=== TASK TO COMPLETE ===
The data that follows is to be copied exactly, with each image removed.

=== EXTRACTED ENTRIES ===
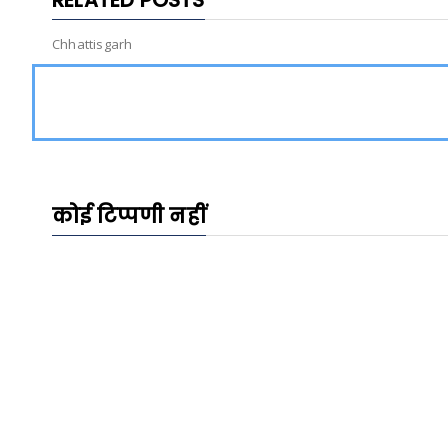
RELATED POSTS
Chhattisgarh
कोई टिप्पणी नहीं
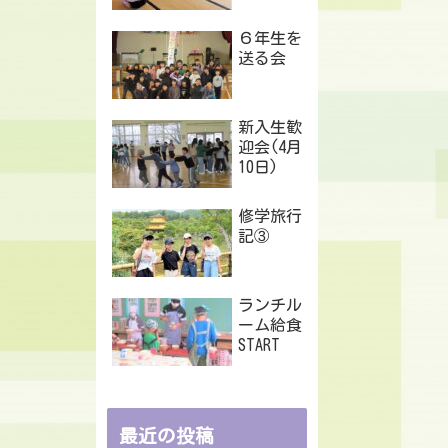
６年生を
送る会
新入生歓
迎会(4月
10日)
修学旅行
記③
ランチル
ーム給食
START
最近の投稿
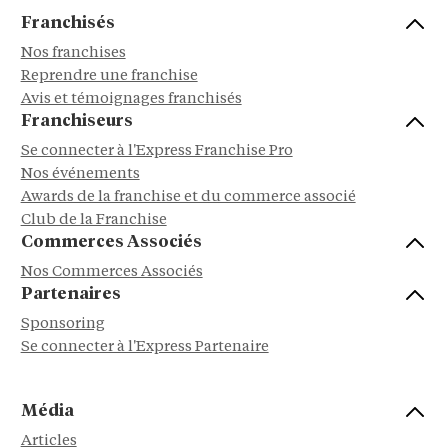
Franchisés
Nos franchises
Reprendre une franchise
Avis et témoignages franchisés
Franchiseurs
Se connecter à l'Express Franchise Pro
Nos événements
Awards de la franchise et du commerce associé
Club de la Franchise
Commerces Associés
Nos Commerces Associés
Partenaires
Sponsoring
Se connecter à l'Express Partenaire
Média
Articles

=== ANSWER SPACE ===
RELATED POSTS
Chhattisgarh
कोई टिप्पणी नहीं
６年生を
送る会
新入生歓
迎会(4月
10日)
修学旅行
記③
ランチル
ーム給食
START
最近の投稿
Franchisés
Nos franchises
Reprendre une franchise
Avis et témoignages franchisés
Franchiseurs
Se connecter à l'Express Franchise Pro
Nos événements
Awards de la franchise et du commerce associé
Club de la Franchise
Commerces Associés
Nos Commerces Associés
Partenaires
Sponsoring
Se connecter à l'Express Partenaire
Média
Articles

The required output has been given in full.